Brewers Decline Option On Brad Boxberger

1:48pm: Milwaukee general manager Matt Arnold told reporters Boxberger went unclaimed on waivers before the team decided on the option (via Todd Rosiak of the Milwaukee Journal-Sentinel). Had another team claimed him off waivers, they could’ve controlled him for $3MM while saving Milwaukee the buyout money. Arnold noted that indicates no team presently values Boxberger at $3MM but suggested the Brewers could be open to a reunion at some point down the line.

12:51pm: The Brewers announced they’ve declined their $3MM option on reliever Brad Boxberger. The 34-year-old collects a $750K buyout and heads back to the open market.

It was only a $2.25MM decision, which seems a reasonable sum for a pitcher who posted a 2.95 ERA over 64 innings this year. That makes this a moderately surprising move, but there are a number of underlying marks in Boxberger’s profile that explain why the Milwaukee front office wasn’t bullish about his chances of repeating that success.

The right-hander got swinging strikes on a below-average 9.5% of his pitches, two points lower than the league mark. That was the worst whiff rate in any of his 11 MLB seasons, although he offset that somewhat with one of the better called-strike rates of his career. Boxberger still struck out a slightly above-average 25.4% of opposing hitters, but he didn’t dominate on a pitch-for-pitch basis as he has at his best. His velocity also took a slight step back, with his fastball sitting at 92.7 MPH after averaging 93.5 MPH in 2021.

Missing bats has long been Boxberger’s calling card, as he’s never had great control or consistently strong ground-ball rates. He has been effective keeping runs off the board, posting an ERA of 3.34 or lower in each of the last three years. Manager Craig Counsell continued to rely upon him in high-leverage spots, but the front office clearly isn’t of the opinion he’ll continue to be a fit in that kind of role.

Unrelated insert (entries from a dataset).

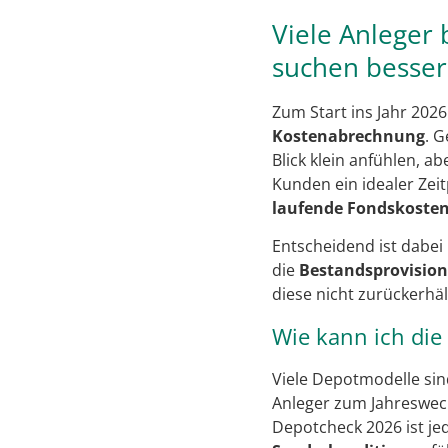
Viele Anleger
suchen besser
Zum Start ins Jahr 2026
Kostenabrechnung
. 
Blick klein anfühlen, a
Kunden ein idealer Zei
laufende Fondskosten
Entscheidend ist dabei
die
Bestandsprovisio
diese nicht zurückerhäl
Wie kann ich die
Viele Depotmodelle sind
Anleger zum Jahreswech
Depotcheck 2026 ist je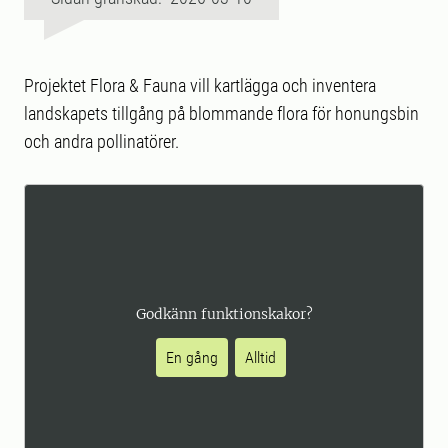
Projektet Flora & Fauna vill kartlägga och inventera
landskapets tillgång på blommande flora för honungsbin
och andra pollinatörer.
Godkänn funktionskakor?
En gång
Alltid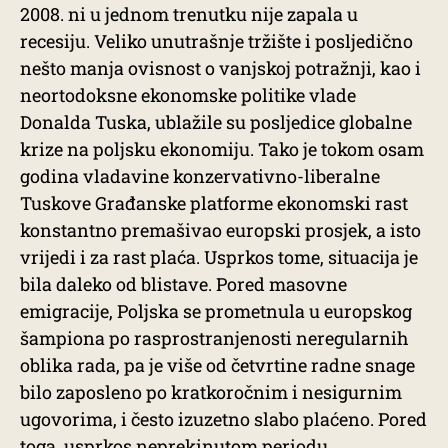
2008. ni u jednom trenutku nije zapala u
recesiju. Veliko unutrašnje tržište i posljedično
nešto manja ovisnost o vanjskoj potražnji, kao i
neortodoksne ekonomske politike vlade
Donalda Tuska, ublažile su posljedice globalne
krize na poljsku ekonomiju. Tako je tokom osam
godina vladavine konzervativno-liberalne
Tuskove Građanske platforme ekonomski rast
konstantno premašivao europski prosjek, a isto
vrijedi i za rast plaća. Usprkos tome, situacija je
bila daleko od blistave. Pored masovne
emigracije, Poljska se prometnula u europskog
šampiona po rasprostranjenosti neregularnih
oblika rada, pa je više od četvrtine radne snage
bilo zaposleno po kratkoročnim i nesigurnim
ugovorima, i često izuzetno slabo plaćeno. Pored
toga, usprkos neprekinutom periodu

Despite some of the red flags in Boxberger’s profile, he could find a major league deal with a similar base salary to the option value in free agency. He has plenty of high-leverage experience, including a 41-save All-Star campaign with the 2015 Rays. He’s also been a durable source of innings in middle relief and setup work, avoiding the injured list three years running.

Will Sammon of the Athletic reported the news before the team announcement.